NVL72 only: confirm IMEX after FM is up. On multi-node NVLink, FM programs each node's switches but the nvidia-imex service orchestrates the NVLink memory domain across nodes; a clean FM with IMEX down leaves intra-node NVLink working and no cross-node NVLink. Start it after FM and match it to the same driver branch (Fabric Manager, IMEX).
```
sudo systemctl status nvidia-imex --no-pager
sudo systemctl restart nvidia-imex     # if not active
nvidia-imex-ctl -c /etc/nvidia-imex/config.cfg
```

Verification¶

Do not uncordon on systemctl alone (pre-check 4: it can lie). Require a real NVLink/collective proof.

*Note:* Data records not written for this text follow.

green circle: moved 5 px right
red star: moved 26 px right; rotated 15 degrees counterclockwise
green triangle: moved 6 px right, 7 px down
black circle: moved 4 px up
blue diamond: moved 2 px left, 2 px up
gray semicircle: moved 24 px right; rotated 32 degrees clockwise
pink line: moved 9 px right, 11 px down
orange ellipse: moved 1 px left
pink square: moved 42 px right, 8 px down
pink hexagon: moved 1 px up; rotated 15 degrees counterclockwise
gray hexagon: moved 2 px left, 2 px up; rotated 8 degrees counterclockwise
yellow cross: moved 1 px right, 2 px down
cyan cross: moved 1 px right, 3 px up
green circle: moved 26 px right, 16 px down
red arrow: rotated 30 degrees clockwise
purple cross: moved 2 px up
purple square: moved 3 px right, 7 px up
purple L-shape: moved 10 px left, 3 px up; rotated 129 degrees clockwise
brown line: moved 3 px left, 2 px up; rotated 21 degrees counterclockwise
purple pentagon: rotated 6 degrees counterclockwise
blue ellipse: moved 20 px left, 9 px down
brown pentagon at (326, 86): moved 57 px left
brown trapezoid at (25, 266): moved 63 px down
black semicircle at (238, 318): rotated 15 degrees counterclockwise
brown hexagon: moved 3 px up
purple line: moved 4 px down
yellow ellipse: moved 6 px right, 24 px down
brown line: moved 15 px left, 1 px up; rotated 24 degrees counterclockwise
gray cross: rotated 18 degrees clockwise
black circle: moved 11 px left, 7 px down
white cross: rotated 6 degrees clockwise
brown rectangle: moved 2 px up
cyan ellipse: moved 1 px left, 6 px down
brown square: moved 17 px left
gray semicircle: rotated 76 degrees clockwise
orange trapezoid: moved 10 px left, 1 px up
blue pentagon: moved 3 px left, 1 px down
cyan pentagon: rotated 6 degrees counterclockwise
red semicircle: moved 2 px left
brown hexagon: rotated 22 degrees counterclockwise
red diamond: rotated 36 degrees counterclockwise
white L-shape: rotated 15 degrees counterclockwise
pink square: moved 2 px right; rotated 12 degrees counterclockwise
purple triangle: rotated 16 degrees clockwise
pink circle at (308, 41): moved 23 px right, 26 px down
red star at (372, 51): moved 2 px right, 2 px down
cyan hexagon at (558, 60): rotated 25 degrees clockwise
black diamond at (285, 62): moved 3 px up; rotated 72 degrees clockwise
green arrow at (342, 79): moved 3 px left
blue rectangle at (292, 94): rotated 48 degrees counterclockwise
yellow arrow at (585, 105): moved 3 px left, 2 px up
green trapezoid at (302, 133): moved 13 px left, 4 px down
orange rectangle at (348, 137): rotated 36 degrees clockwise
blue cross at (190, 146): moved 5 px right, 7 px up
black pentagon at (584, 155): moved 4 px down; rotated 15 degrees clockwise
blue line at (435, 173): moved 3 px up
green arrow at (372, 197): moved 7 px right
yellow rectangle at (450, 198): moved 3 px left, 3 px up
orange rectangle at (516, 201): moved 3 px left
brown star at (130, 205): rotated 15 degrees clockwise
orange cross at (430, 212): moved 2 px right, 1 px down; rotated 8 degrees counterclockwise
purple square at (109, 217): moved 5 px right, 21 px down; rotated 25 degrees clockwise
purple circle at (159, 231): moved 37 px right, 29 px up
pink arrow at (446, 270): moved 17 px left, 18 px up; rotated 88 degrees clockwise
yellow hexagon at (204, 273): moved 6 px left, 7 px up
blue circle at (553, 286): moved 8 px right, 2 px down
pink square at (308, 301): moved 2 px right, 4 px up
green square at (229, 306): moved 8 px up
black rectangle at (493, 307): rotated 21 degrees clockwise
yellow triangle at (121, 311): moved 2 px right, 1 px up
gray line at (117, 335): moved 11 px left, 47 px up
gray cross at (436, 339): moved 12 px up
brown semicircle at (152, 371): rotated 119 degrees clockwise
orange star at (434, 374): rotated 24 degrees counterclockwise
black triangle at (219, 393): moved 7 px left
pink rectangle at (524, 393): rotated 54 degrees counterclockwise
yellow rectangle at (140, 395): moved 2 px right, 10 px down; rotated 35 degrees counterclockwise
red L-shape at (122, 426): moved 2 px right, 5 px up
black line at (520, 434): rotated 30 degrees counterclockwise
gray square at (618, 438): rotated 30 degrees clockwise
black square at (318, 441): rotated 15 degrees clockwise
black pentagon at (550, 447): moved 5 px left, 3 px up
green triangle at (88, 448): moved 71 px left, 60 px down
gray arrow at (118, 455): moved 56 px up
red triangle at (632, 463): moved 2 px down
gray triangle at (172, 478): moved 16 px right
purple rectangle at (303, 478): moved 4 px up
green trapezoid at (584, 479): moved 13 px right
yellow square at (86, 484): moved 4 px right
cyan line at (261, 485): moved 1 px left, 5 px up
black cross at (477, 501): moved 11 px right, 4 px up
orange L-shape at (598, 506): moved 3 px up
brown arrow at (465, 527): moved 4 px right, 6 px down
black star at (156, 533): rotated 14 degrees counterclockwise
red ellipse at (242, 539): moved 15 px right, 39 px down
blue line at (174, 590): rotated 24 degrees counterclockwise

NVLink links up, paths over NVSwitch. Every NVLink should report active; the topology matrix should show NV# between GPUs, not a PCIe fallback:⁵
```
nvidia-smi nvlink --status
nvidia-smi topo --matrix
```
nvidia-smi nvlink --status reports each link's state and, when active, its rated bandwidth (not live throughput). A link still inactive, or a GPU showing fewer links than its NVLink count, means the fabric is not fully formed.⁵
DCGM diagnostic exercises the link. dcgmi diag includes a PCIe + NVLink plugin that uses NVLink to communicate between GPUs when possible, otherwise PCIe.³ Run a long diagnostic (level 3 is the < 10-min hardware diag on a 4-GPU system; it does not appear in the < 2.5 s level 1):³
```
dcgmi diag -r 3
```
Treat any Fail in the PCIe/NVLink rows as a non-pass; this is the proof the fabric is not just "service active" but actually carrying GPU-to-GPU traffic.
Collective busbw at the NVLink figure. Build and run all_reduce_perf from NVIDIA/nccl-tests and read busbw, not algbw; busbw applies the AllReduce correction so the number reflects hardware utilisation and is comparable to the interconnect peak:⁴⁵
```
# single node, N GPUs in one process:
./build/all_reduce_perf -b 8 -e 8G -f 2 -g <N>
# multi-node (built with MPI=1), one rank per GPU:
mpirun -np <ranks> -N <gpus_per_node> ./build/all_reduce_perf -b 8 -e 8G -f 2 -g 1
```
On an 8-GPU NVLink node, large-message busbw should approach the NVLink bus bandwidth; a figure stuck near a single-GPU or PCIe ceiling means the fabric is still degraded (re-open Procedure). Set NCCL_DEBUG=INFO to confirm the transport: a NET/Socket line where you expect NVLink/IB is a fallback, not a pass.⁵

Uncordon only after links are up and a collective hits the expected busbw:

kubectl uncordon "$NODE"
# Slurm: scontrol update nodename="$NODE" state=resume

Rollback¶

This runbook restores a degraded plane; the safe state is the node out of service, not a half-fixed fabric admitting jobs.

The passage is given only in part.